Work task:
Using the records beneath, say how many lines contain the word "this", without comment.

Segment Start: Data supplied

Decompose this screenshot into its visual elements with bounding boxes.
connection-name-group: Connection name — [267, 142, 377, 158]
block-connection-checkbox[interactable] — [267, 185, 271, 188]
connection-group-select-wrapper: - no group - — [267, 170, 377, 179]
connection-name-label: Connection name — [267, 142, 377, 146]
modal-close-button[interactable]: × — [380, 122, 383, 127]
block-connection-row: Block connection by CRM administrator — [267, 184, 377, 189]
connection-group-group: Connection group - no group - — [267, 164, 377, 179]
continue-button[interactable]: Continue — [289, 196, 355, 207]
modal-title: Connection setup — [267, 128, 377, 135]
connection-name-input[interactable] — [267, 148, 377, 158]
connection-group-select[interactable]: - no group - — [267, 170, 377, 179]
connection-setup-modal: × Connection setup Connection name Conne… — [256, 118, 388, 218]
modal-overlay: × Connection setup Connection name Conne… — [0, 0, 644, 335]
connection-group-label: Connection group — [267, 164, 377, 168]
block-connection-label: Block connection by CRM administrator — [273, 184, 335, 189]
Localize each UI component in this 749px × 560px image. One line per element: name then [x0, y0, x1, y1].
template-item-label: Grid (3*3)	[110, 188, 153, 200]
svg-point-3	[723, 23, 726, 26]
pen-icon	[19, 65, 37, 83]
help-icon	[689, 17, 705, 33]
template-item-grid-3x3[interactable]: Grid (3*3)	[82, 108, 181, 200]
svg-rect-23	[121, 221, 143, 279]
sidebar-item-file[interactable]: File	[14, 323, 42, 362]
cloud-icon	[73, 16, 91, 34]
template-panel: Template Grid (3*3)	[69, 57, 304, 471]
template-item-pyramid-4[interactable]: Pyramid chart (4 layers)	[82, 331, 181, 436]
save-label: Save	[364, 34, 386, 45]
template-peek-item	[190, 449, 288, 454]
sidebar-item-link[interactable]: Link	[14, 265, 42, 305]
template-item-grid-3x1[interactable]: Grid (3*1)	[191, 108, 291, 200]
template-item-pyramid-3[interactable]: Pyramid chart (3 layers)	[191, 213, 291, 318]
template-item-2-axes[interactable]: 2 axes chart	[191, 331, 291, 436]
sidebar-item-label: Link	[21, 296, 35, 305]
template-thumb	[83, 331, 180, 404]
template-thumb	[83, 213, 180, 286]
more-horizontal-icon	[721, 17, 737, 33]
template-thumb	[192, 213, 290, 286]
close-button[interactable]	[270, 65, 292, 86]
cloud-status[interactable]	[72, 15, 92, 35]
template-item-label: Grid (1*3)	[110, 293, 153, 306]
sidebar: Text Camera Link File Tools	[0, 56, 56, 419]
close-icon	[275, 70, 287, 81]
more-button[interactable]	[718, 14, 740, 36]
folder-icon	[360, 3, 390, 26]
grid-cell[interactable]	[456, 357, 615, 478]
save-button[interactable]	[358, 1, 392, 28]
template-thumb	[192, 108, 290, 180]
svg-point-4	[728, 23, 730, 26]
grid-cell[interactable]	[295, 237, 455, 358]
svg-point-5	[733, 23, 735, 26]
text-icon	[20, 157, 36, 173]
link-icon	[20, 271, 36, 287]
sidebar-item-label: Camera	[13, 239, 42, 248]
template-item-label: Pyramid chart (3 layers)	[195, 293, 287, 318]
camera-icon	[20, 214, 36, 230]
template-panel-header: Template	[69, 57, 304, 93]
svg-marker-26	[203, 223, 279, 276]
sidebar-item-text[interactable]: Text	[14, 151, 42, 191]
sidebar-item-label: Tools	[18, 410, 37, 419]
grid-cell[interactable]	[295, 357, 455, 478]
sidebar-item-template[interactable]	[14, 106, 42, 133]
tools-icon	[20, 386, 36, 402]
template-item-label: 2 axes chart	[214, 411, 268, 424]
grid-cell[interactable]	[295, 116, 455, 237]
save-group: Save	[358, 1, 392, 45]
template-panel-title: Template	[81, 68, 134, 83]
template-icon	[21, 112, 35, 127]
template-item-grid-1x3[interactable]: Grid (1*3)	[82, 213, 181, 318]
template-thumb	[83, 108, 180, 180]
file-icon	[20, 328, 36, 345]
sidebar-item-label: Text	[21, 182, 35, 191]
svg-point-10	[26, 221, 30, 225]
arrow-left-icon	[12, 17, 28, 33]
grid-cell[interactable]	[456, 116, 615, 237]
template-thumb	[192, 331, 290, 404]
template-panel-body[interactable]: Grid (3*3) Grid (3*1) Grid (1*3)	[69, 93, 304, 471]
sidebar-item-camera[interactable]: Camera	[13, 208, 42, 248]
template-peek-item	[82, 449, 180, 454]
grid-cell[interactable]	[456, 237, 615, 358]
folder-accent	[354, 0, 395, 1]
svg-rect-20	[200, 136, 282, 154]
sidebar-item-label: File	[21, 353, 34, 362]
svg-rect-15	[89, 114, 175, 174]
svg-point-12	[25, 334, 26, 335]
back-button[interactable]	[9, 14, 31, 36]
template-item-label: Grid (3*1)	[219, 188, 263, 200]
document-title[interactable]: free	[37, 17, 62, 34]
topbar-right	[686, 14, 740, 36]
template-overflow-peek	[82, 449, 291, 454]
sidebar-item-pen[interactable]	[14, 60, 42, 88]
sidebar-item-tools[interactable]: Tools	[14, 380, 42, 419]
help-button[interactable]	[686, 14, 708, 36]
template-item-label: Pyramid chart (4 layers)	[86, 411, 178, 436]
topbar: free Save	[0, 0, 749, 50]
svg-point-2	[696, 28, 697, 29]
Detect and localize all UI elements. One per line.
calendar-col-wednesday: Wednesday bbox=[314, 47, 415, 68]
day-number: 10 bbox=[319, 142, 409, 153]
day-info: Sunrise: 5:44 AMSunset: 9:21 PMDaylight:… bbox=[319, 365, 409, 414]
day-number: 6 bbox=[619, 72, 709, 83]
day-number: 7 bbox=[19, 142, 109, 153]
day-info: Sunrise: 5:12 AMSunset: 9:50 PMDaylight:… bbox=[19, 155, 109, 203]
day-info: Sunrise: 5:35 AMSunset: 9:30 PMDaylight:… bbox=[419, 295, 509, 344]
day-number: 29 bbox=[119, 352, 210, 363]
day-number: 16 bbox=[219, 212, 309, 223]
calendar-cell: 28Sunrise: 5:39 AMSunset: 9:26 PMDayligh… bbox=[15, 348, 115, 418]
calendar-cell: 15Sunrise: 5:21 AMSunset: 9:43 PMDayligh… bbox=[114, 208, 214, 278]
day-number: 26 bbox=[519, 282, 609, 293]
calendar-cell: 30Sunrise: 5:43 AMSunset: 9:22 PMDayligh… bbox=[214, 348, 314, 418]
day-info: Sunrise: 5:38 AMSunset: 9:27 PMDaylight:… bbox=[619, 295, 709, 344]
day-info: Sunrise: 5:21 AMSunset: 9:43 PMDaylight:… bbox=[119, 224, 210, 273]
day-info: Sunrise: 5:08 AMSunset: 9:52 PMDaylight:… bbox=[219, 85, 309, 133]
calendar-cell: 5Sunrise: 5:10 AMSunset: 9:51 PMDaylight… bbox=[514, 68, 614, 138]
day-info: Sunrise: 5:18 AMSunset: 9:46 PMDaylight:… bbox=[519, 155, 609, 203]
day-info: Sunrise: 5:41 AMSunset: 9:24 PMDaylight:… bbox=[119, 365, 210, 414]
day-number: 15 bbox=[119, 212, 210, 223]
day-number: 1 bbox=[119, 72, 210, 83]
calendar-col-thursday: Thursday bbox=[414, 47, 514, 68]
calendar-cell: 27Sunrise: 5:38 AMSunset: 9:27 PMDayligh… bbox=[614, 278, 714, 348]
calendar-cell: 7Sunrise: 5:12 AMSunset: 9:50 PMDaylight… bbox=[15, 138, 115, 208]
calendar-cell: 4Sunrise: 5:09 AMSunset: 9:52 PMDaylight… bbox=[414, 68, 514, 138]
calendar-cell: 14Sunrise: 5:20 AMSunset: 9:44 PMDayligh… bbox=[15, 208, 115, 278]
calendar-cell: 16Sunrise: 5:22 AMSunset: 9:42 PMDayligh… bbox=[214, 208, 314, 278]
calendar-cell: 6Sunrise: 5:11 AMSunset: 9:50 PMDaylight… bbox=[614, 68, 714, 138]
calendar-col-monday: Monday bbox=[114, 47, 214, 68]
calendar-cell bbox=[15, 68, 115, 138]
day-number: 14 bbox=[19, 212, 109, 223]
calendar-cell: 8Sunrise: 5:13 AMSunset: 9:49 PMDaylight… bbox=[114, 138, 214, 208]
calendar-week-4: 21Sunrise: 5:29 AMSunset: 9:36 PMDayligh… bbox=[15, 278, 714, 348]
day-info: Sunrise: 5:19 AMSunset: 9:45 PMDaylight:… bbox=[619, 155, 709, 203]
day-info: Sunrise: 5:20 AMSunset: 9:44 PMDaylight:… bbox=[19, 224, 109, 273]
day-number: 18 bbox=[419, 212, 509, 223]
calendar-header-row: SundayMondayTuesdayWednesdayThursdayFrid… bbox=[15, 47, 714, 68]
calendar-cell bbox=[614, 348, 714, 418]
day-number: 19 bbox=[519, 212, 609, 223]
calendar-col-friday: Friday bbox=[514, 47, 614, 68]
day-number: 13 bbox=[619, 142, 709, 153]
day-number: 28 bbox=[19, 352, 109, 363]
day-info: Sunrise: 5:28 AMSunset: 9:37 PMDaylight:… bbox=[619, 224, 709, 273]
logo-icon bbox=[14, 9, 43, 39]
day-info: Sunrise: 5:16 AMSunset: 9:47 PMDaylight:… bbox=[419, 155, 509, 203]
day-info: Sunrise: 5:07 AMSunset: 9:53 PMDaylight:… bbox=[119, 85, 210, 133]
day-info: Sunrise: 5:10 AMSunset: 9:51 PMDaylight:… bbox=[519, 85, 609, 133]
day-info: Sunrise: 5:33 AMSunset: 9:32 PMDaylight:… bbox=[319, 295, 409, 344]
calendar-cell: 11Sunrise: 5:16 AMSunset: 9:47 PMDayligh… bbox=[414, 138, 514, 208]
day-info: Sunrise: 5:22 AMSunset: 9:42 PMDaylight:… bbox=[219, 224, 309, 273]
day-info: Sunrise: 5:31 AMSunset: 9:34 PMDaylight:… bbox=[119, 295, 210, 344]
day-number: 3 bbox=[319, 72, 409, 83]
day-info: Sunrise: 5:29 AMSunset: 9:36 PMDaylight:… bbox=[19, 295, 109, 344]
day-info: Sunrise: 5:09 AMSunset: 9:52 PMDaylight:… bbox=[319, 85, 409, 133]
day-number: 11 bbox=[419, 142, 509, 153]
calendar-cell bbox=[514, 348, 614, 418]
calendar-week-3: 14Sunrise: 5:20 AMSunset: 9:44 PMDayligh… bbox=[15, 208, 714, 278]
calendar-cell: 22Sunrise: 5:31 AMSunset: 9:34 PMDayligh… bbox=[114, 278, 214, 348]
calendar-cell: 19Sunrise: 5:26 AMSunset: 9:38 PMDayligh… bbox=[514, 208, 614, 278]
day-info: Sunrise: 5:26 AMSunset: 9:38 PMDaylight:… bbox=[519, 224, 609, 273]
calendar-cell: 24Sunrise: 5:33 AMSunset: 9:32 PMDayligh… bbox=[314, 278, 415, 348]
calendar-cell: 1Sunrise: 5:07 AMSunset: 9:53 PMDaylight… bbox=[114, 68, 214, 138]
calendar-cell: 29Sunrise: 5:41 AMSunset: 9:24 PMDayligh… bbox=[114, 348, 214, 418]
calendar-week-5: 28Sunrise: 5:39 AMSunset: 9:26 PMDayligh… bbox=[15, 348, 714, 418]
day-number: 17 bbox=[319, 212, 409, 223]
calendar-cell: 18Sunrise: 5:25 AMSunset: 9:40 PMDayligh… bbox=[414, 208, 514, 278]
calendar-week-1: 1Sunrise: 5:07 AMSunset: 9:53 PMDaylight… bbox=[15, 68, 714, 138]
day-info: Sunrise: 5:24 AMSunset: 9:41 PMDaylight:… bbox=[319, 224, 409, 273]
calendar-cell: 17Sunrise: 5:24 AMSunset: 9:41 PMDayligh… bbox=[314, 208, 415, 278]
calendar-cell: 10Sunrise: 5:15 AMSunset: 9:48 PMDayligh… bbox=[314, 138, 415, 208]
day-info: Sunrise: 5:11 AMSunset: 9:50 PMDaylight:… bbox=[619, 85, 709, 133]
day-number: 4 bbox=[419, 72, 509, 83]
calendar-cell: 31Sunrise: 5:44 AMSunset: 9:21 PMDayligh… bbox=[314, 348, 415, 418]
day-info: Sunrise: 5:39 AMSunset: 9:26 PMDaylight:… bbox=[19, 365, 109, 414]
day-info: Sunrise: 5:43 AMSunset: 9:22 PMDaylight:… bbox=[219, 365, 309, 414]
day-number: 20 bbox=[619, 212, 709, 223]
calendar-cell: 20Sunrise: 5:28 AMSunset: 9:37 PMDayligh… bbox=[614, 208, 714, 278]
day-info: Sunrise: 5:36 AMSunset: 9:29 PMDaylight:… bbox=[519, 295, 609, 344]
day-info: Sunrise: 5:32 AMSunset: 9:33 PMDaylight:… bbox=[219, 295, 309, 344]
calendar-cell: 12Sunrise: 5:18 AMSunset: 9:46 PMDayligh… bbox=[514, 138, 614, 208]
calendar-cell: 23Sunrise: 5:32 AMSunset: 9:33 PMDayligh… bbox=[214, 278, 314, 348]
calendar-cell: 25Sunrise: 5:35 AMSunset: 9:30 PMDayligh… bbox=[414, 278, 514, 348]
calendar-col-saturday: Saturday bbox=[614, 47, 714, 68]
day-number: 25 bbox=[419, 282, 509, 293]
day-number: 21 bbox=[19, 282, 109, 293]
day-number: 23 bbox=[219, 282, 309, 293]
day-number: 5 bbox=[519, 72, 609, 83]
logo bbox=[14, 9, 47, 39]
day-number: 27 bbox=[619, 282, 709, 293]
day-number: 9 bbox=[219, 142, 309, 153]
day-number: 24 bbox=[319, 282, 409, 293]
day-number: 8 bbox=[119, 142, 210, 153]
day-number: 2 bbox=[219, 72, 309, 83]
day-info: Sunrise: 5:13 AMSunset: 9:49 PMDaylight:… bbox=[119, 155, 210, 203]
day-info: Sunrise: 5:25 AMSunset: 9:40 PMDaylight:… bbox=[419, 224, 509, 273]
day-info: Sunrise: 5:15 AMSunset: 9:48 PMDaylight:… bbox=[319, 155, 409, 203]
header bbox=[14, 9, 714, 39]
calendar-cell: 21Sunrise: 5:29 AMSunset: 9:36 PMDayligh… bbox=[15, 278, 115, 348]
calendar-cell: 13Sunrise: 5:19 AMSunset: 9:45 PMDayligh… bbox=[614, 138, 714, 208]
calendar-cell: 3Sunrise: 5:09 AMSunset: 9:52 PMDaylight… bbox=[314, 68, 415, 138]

Segment End: Data supplied

Reply:
2